*Working data*
▼

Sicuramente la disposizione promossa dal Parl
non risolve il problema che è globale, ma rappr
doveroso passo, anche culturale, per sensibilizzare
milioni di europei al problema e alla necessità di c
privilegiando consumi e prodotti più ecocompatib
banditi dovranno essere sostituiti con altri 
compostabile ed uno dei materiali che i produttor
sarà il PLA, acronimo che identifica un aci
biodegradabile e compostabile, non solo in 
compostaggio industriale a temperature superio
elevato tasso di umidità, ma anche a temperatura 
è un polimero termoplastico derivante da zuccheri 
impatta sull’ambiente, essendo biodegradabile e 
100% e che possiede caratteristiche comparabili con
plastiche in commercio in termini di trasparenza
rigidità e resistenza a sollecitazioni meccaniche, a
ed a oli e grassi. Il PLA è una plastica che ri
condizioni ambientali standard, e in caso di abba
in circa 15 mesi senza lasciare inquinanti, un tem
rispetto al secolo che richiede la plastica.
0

▲
▼

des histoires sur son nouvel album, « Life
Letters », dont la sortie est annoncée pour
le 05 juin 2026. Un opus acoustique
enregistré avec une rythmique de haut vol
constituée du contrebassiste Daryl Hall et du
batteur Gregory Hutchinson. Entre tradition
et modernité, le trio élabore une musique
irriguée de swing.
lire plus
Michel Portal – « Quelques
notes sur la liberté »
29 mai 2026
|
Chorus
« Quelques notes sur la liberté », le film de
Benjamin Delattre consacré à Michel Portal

▲
▼

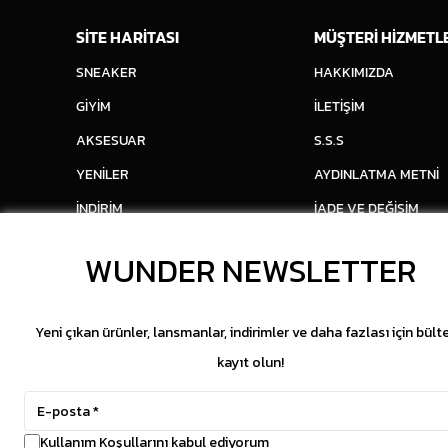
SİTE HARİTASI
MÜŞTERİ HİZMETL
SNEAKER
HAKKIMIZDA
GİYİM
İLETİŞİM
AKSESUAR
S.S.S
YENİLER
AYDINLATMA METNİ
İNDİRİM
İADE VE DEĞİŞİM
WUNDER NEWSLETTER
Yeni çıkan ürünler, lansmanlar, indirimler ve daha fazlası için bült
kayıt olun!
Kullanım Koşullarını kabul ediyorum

▲

*The problem*
Whatever else the listing above holds, retype exactly only the lines from the one containing "Michel Portal –" to the one containing "Benjamin Delattre consacré à Michel Portal", both ends kept.

*Output for this exercise*
Michel Portal – « Quelques
notes sur la liberté »
29 mai 2026
|
Chorus
« Quelques notes sur la liberté », le film de
Benjamin Delattre consacré à Michel Portal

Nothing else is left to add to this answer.